14. Su un ultimo punto, in proposito, ci sembra importante porre l’attenzione. 
Ci sembra innanzi tutto una (ulteriore) contraddizione in termini qualificare, come fa l’amico Porcaro, dette forze politiche come protezioniste e addirittura xenofobe, salvo poi sostenere che le medesime vorrebbero “una nazione piena di immigrati clandestini … più facilmente sfruttabili”. 
A noi pare, piuttosto, che una tale asserzione sconti una “contaminazione ideologica”, in quanto da un lato non si fonda su reali dati fenomenologici (è anzi di dominio pubblico che Lega Nord e Front National siano contrari all’immigrazione clandestina, e proprio per tale motivo sono ormai identificati in modo semplicistico come forze politiche razziste/xenofobe) e dall’altro, correlativamente, presuppone che il protezionismo sia sempre e comunque negativo.
Il protezionismo, quello autentico (ammesso che il termine abbia un senso univoco fuori dal contestodegli imperialismi europei e del loro naturale sviluppo in termini di controllodei mercati), non può in prima battuta avvantaggiare le PMI, le quali semmai ne traggono solo un vantaggio riflesso e marginale, essendo le stesse – come detto - legate all'intervento pubblico nell'economia nonché alla connessa crescita industriale del territorio. 
Il protezionismo in senso stretto, infatti, avvantaggia l'oligopolio nazionale, che fa “da asso piglia tutto” e non consente di certo - dato il suo panorama istituzionale e il funzionamento della "rendita" rispetto al livello di occupazione - che esista una "frazione debole del capitale".

15. Il grande capitale oligopolistico, infatti, mira sempre e comunque a creare classi subalterne ed oppresse, mantenute a livelli di mera sopravvivenza non dissimili da quelli del medio-piccolo salariato, in linea con la previsione di Marx secondo cui la lotta suprema è combattuta tra due classi soltanto, proletariato e borghesia, senza alcuna distinzione - nell’ambito di quest’ultima - tra frazione debole e dominante del capitale
In definitiva: protezionismo imperialista old style o "internazionalismo cosmopolita" (sempre come definito da Basso nella sua equivalenza al primo, p.2), è sempre e solo la grande impresa finanziarizzata a dominare la scena.
Piuttosto, un protezionismo intelligente, una sapiente “autarchia economica nazionale” in campo merceologico e della forza lavoro erano sostenuti da Keynes [J.M. KEYNES, National Self-Sufficiency, The Yale Review, Vol. 22, no. 4 (June 1933), 755-769] come da Federico Caffè (intellettuali che non possono essere definiti propriamente imperialisti o xenofobi), ci sembrano quanto mai necessari e conformi, in Italia, al dettato della Costituzione. 
[NdQ4] Senza dimenticare quell'anello di congiunzione tra i due costituito dall'illuminante analisi di Kaldor relativa al "vincolo della bilancia dei pagamenti" rispetto alla piena occupazione, e ai diversi modi di risolverlo, cooperando e adottando misure di coordinamento non egoistico tra paesi diversi: cioè esattamente l'opposto di quanto predicato nei trattati europei.

16. Deve, cioè, essere assolutamente chiaro che non sono più eludibili l’interrogativo e le argomentazioni che proprio Caffè poneva in proposito negli anni ’80:
“… Nell’ambito di un’economia mondiale interdipendente e soggetta, nello scorcio degli anni più recenti, a vicissitudini perturbatrici origine di problemi tuttora aperti, è individuabile una funzione utile per una politica economica che miri a realizzare un adeguato dosaggio tra l’incoraggiamento delle esportazioni e un’autonoma azione di sostegno della domanda interna?

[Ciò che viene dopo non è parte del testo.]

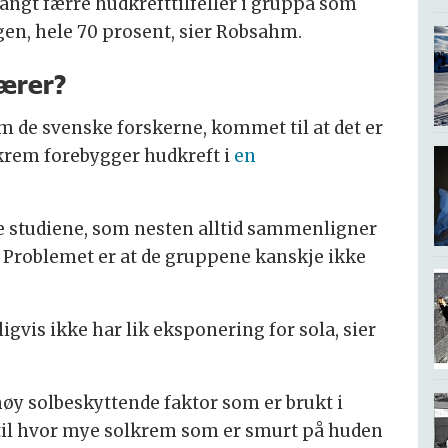
langt færre hudkrefttilfeller i gruppa som
n, hele 70 prosent, sier Robsahm.
ærer?
 de svenske forskerne, kommet til at det er
lkrem forebygger hudkreft i
en
e studiene, som nesten alltid sammenligner
Problemet er at de gruppene kanskje ikke
gvis ikke har lik eksponering for sola, sier
 høy solbeskyttende faktor som er brukt i
til hvor mye solkrem som er smurt på huden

I termini adoperati evitano ogni appello emotivo alla creazione di “un nuovo ordine internazionale”, come pure ogni atteggiamento difensivo di orientamenti protezionistici
Né le frasi ad effetto, ripetute sino alla noia, né il ripudio della realtà con aprioristiche demonizzazioni contribuiscono a dare concretezza allo sforzo di comprensione e di immaginazione necessario per avviare a soluzione i complessi problemi dell’economia internazionale.

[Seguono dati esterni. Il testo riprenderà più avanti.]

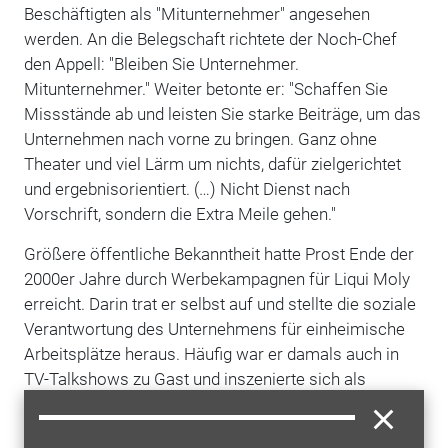
Beschäftigten als "Mitunternehmer" angesehen
werden. An die Belegschaft richtete der Noch-Chef
den Appell: "Bleiben Sie Unternehmer.
Mitunternehmer." Weiter betonte er: "Schaffen Sie
Missstände ab und leisten Sie starke Beiträge, um das
Unternehmen nach vorne zu bringen. Ganz ohne
Theater und viel Lärm um nichts, dafür zielgerichtet
und ergebnisorientiert. (…) Nicht Dienst nach
Vorschrift, sondern die Extra Meile gehen."
Größere öffentliche Bekanntheit hatte Prost Ende der
2000er Jahre durch Werbekampagnen für Liqui Moly
erreicht. Darin trat er selbst auf und stellte die soziale
Verantwortung des Unternehmens für einheimische
Arbeitsplätze heraus. Häufig war er damals auch in
TV-Talkshows zu Gast und inszenierte sich als
Kämpfer für den deutschen
Mittelstand
.
AUTOHAUS-Podcast mit Ernst Prost:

La loro gravità non sembra da collegare a prospettive di crolli finanziari o di disgregazioni involutive proprie delle vicende degli anni trenta. Trasformazioni profonde sono intervenute rispetto a quei tempi. Nondimeno malgrado l’enfasi che abitualmente viene posta sulle proiezioni verso il futuro, non può sfuggire a un osservatore attento il riaffermarsi di quella “cristallizzazione delle disuguaglianze” che, nell’immediato secondo dopoguerra, fu di ostacolo al conseguimento degli attesi risultati istituzionali sul piano della cooperazione internazionale nella sfera degli scambi internazionali. Si assiste, oggi, a un succedersi di monologhi che sembrano sinora incapaci di dar vita a un valido dialogo” [F. CAFFE’, In difesa del welfare – Saggi di politica economica, Rosemberg & Sellier, 1986, 93 e ss.].

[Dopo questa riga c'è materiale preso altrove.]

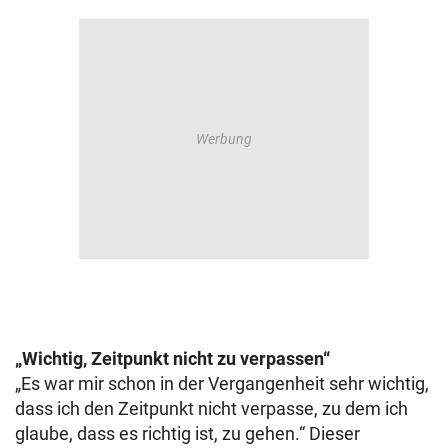
„Wichtig, Zeitpunkt nicht zu verpassen“
„Es war mir schon in der Vergangenheit sehr wichtig,
dass ich den Zeitpunkt nicht verpasse, zu dem ich
glaube, dass es richtig ist, zu gehen.“ Dieser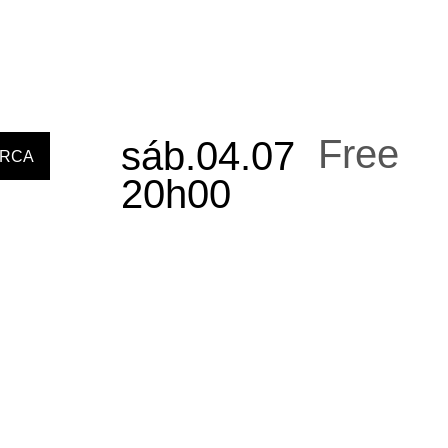
Free
sáb.04.07
RCA
20h00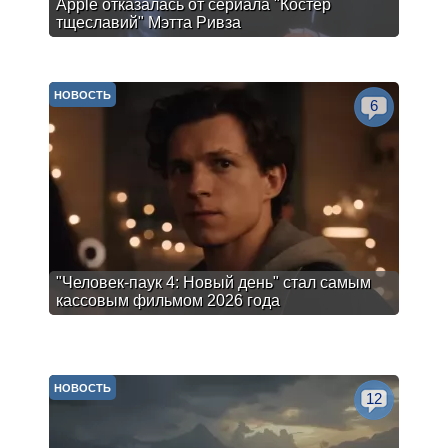
Apple отказалась от сериала "Костер
тщеславий" Мэтта Ривза
НОВОСТЬ
6
"Человек-паук 4: Новый день" стал самым
кассовым фильмом 2026 года
НОВОСТЬ
12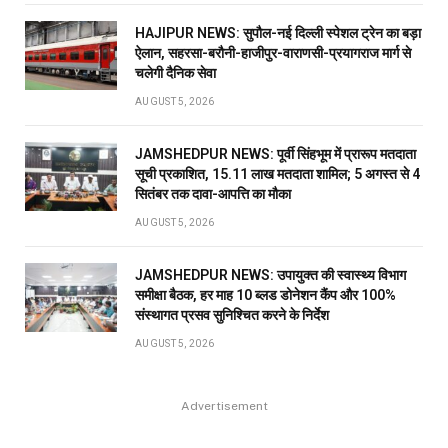
HAJIPUR NEWS: सुपौल-नई दिल्ली स्पेशल ट्रेन का बड़ा
ऐलान, सहरसा-बरौनी-हाजीपुर-वाराणसी-प्रयागराज मार्ग से
चलेगी दैनिक सेवा
AUGUST 5, 2026
JAMSHEDPUR NEWS: पूर्वी सिंहभूम में प्रारूप मतदाता
सूची प्रकाशित, 15.11 लाख मतदाता शामिल; 5 अगस्त से 4
सितंबर तक दावा-आपत्ति का मौका
AUGUST 5, 2026
JAMSHEDPUR NEWS: उपायुक्त की स्वास्थ्य विभाग
समीक्षा बैठक, हर माह 10 ब्लड डोनेशन कैंप और 100%
संस्थागत प्रसव सुनिश्चित करने के निर्देश
AUGUST 5, 2026
Advertisement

16.1. Ripudiare la realtà attestandosi su “aprioristiche demonizzazioni” (in particolare riassunte nella frettolosa e non scientificamente univoca locuzione "protezionismo"), e contra Constitutionem, in nome della pace e di un benessere utopistici da decenni contrabbandati però ad arte dal pensiero unico, significa continuare a sostenere (anche involontariamente ed in modo equivoco) posizioni inaccettabili propugnate già da Von Mises [L. MISES, Die Gemeinwirtschaft - Untersuchungen über den Sozialismus, 1922, 219, nota 1, e 220] nonché da Einaudi [L. EINAUDI, Protezionismo operaio,Corriere della sera 20 novembre 1910], che francamente non ci sembrano essere stati campioni di democrazia e di solidarietà sociale.
Recuperare, in Italia, l’indipendenza nazionale e la sovranità democratica della dignità del lavoro costituisce quindi la essenziale (e necessaria) pre-condizione rispetto ad ogni altra discussione; solo in un secondo momento, quello della normalizzazione che superi lo “stato di eccezione” eterodeterminato e la “rottura costituzionale”, sarà possibile ritrovare lo spazio per la legittima contrapposizione politica e le differenze programmatiche (nei limiti, s’intende, del necessitato programma fissato dalla Costituzione repubblicana). 
Sino ad allora – e senza che ciò significhi in alcun modo “legittimare l’idea … che in fondo Le Pen e Salvini sono “un po’ di sinistra”, o comunque “più di sinistra” dei vari Renzi, D’Alema, Bersani e via elencando” - ci sembra autolesionistico, in nome di una intransigente prevenzione, escludere dal novero degli “Alleati” qualunque forza politica che dichiari di condividere l’obiettivo sopra menzionato e che solo la storia, a posteriori, sarà quindi in grado di giudicare.